The outcome index is based on whether or not patients develop olfactory impairment after surgery. Predictive variables of olfactory impairment after transnasal pyriform saddle region pituitary tumor resection were set up by combining literature reports and clinical experience, which mainly included: (1) Demographic and sociological characteristics: age, gender, smoking history, drinking history, allergy history; (2) Disease-related factors: lesion location (In-saddle, in-saddle-on-saddle, in-saddle-on-saddle-by-saddle),size of pituitary tumors (microadenomas: diameter < 10 mm, macroadenomas: diameter ≥ 10 mm), pituitary tumor type (prolactin adenoma (PRL), growth hormone tumor (GH), adrenocorticotropic hormone-stimulating adenoma (ACTH), thyrotropin-stimulating hormone tumor (TSH), luteinizing hormone/follicle-stimulating hormone tumor (LH/FSH), non-functioning pituitary tumor), stroke of pituitary tumor (yes, no); length of the operation (≤ 2 h, > 2 h) (3) Postoperative nasal condition: formation of blood crust ( yes, no), mucosal erosion (yes, no), nasal adhesions (yes, no), sinus effusion (yes, no), cerebrospinal fluid rhinorrhea (yes, no) (4) Underlying diseases: hypertension, diabetes mellitus, coronary artery disease, chronic renal disease, chronic obstructive pulmonary disease, etc., which were dichotomously categorized by combining one or more of the underlying diseases (yes, no) were transformed and analyzed.

Determination of olfactory impairment

The five-flavor olfactory test was used to determine the patients' sense of smell5. This study used the olfactory braid assessment solution (00016382280) produced by Daiichi Pharmaceuticals, Japan, to conduct the olfactory test by the “5-2 method”. The five odors were A (β-phenyl ethanol, floral odor, − 4.0), B (methylcyclopentenolone, burnt odor, − 4.5), C (isovaleric acid, sweaty odor, − 5.0) D (γ-undecanocaproic (alkyl) acid lactone, rotten fruit odor, − 4.5) E (β-methylindole, fecal odor, − 5.0). TEST METHOD: (1) The operator records the numbers 1–5 on the odor paper. The two sheets' front ends (roughly 1 cm apart) were then dipped into a baseline odor liquid. The other three sheets were dipped the same way into a control liquid and removed. (2) The subject sniffs each of the five pieces of paper (nose tip close, not touching) and writes the serial numbers of the two pieces of paper with an odor. (3) Repeat the same procedure for the other odors so that the test subjects can identify the types of odors carried by the odor papers. Test results: All correct answers are considered “normal,” and the results are “abnormal” if two pieces of paper with odors cannot be wholly identified as having one kind of odor or if a certain kind of odor cannot be identified.

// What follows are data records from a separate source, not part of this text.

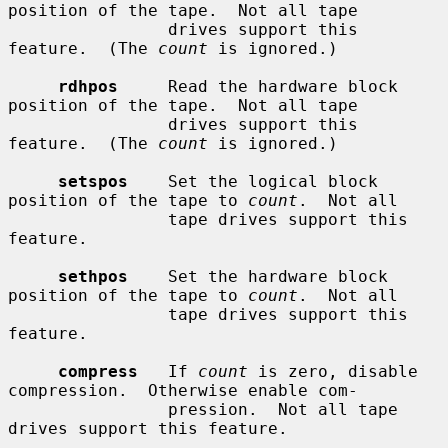
position of the tape.  Not all tape

                drives support this 
feature.  (The 
count
 is ignored.)

rdhpos
     Read the hardware block 
position of the tape.  Not all tape

                drives support this 
feature.  (The 
count
 is ignored.)

setspos
    Set the logical block 
position of the tape to 
count
.  Not all

                tape drives support this 
feature.

sethpos
    Set the hardware block 
position of the tape to 
count
.  Not all

                tape drives support this 
feature.

compress
   If 
count
 is zero, disable 
compression.  Otherwise enable com-

                pression.  Not all tape 
drives support this feature.
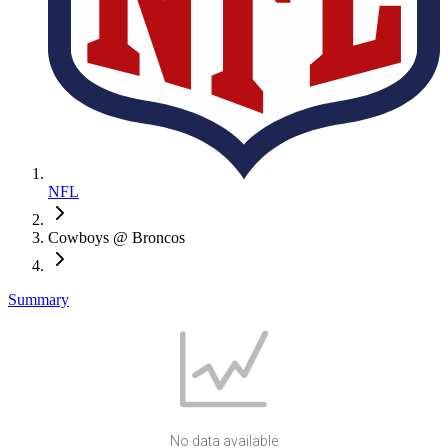
NFL
Cowboys @ Broncos
Summary
No data available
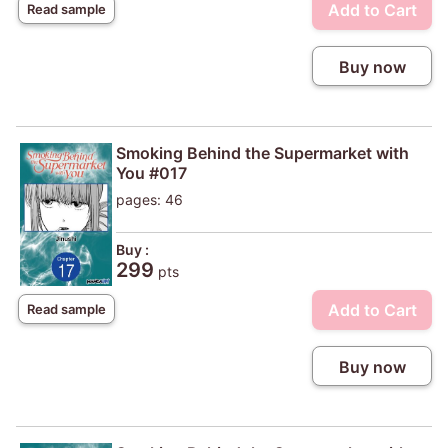
Add to Cart
Read sample
Buy now
Smoking Behind the Supermarket with
You #017
pages: 46
Buy :
299
pts
Add to Cart
Read sample
Buy now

Questionnaire of olfactory disorders

A questionnaire of olfactory disorders-negative statements (QOD-NS) was used10. The Questionnaire contained 17 negative descriptions, using a 4-point scale, consisting of a score of 3 indicating that the situation in the description does not exist, a score of 0 indicating complete agreement, and a total score of 0–51. The closer the score is to the total score of 51, the more inclined one is to have an ordinary sense of smell, and on the contrary, the lower the score is, the more severe the olfactory disorder is.

Data processing

Data description

In this study, information on pituitary tumor patients in three tertiary general hospitals in Sichuan Province (West China Hospital of Sichuan University, People's Hospital of Deyang City, and Affiliated Hospital of Chengdu University) was collected from January-December 2022. The dataset consisted of 158 samples, with 17 dimensions of the explanatory variables and one dimension of the explanatory variables, among which all 16 dimensions were subtypes except for age, which was a numerical variable.

Data analysis

In the data set of 158 cases, there were 83 male patients and 75 female patients; among male postoperative pituitary tumor patients, 61 had olfactory impairment, and 22 had no olfactory impairment. Among the female patients, the number of patients with and without olfactory impairment was 55 and 20, respectively. Among all 158 postoperative pituitary tumor patients, 116 (73.42%) had olfactory dysfunction, and 42 (26.58%) had no olfactory dysfunction. The distribution of gender and the number of patients with olfactory impairment is shown in Table 1.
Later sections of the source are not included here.